So gehen die hier durch Farbsättigung visualisierten Ergebnisse des (aus Performance-Gründen gewählten) Explainability-Modells von Chefer et al. (2021) über die reinen Klassifikationswahrscheinlichkeiten hinaus. Denn sie illustrieren, dass die negativ-Labels auf Subword-Tokens wie „nur“, „muß“ und „Aufhebung“ zurückgehen, aber den gegebenen neutral formulierten philosophischen Abschnitt nur bedingt abbilden. In diesem Fall wäre also eine manuelle Bereinigung der entsprechenden Labels sinnvoll und dank der mitvisualisierten Position im Gesamtdatensatz durch Quellen-ID und Satznummer auch möglich. Zudem ist auch ein erneutes Finetuning mit diesen Datensätzen denkbar.

Fazit und Ausblick

Das vorgestellte Verfahren zeigt, wie sich Fehlklassifikationen, die für nachgelagerte Analyseschritte besonders relevant sind, durch eine Kombination aus Scalable-Reading- und Explainability-Ansätzen gezielt identifizieren und ggf. manuell korrigieren lassen. Denn zur Steigerung der Validität ist es durch Aggregierungsschritte nicht immer nötig, alle Datensätze zu bereinigen – und je nach personeller und technischer Ausstattung auch nicht immer umsetzbar. Auch wenn das Verfahren hier am Beispiel von Sentimentwerten illustriert wurde, ist es grundsätzlich auf beliebige Klassifikationsaufgaben anwendbar.
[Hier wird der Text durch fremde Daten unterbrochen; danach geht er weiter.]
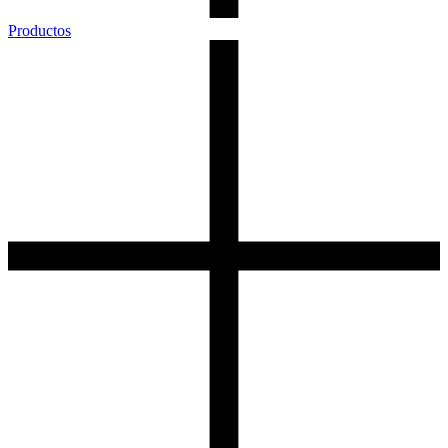
Productos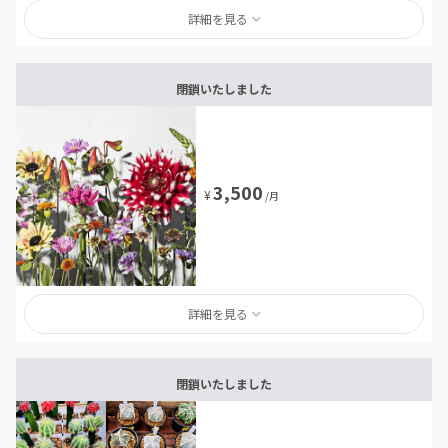
詳細を見る
閉鎖いたしました
3,500
¥
/月
詳細を見る
閉鎖いたしました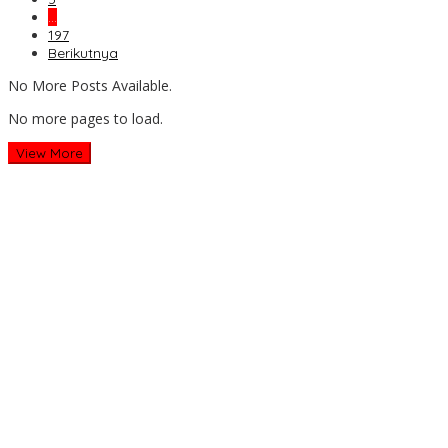
…
197
Berikutnya
No More Posts Available.
No more pages to load.
View More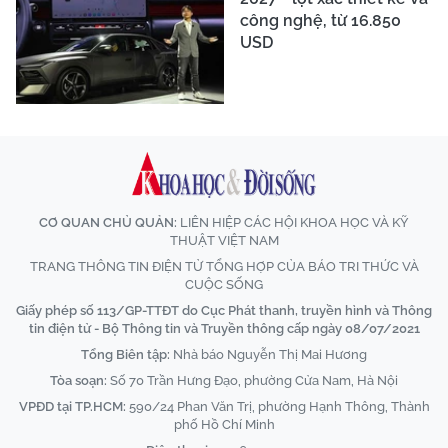
công nghệ, từ 16.850
USD
CƠ QUAN CHỦ QUẢN:
LIÊN HIỆP CÁC HỘI KHOA HỌC VÀ KỸ
THUẬT VIỆT NAM
TRANG THÔNG TIN ĐIỆN TỬ TỔNG HỢP CỦA BÁO TRI THỨC VÀ
CUỘC SỐNG
Giấy phép số 113/GP-TTĐT do Cục Phát thanh, truyền hình và Thông
tin điện tử - Bộ Thông tin và Truyền thông cấp ngày 08/07/2021
Tổng Biên tập:
Nhà báo Nguyễn Thị Mai Hương
Tòa soạn:
Số 70 Trần Hưng Đạo, phường Cửa Nam, Hà Nội
VPĐD tại TP.HCM:
590/24 Phan Văn Trị, phường Hạnh Thông, Thành
phố Hồ Chí Minh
Daher ist derzeit ein entsprechender Ausbau in Richtung nominal-skalierter Kategorien „under construction“. Zudem ist angedacht, die Modularisierung so konsequent umzusetzen, dass künftig neben beliebigen Klassifikationsmodellen auch bei den übrigen Modulen beliebige Komponenten angedockt werden können, um dem Variantenreichtum gerecht zu werden.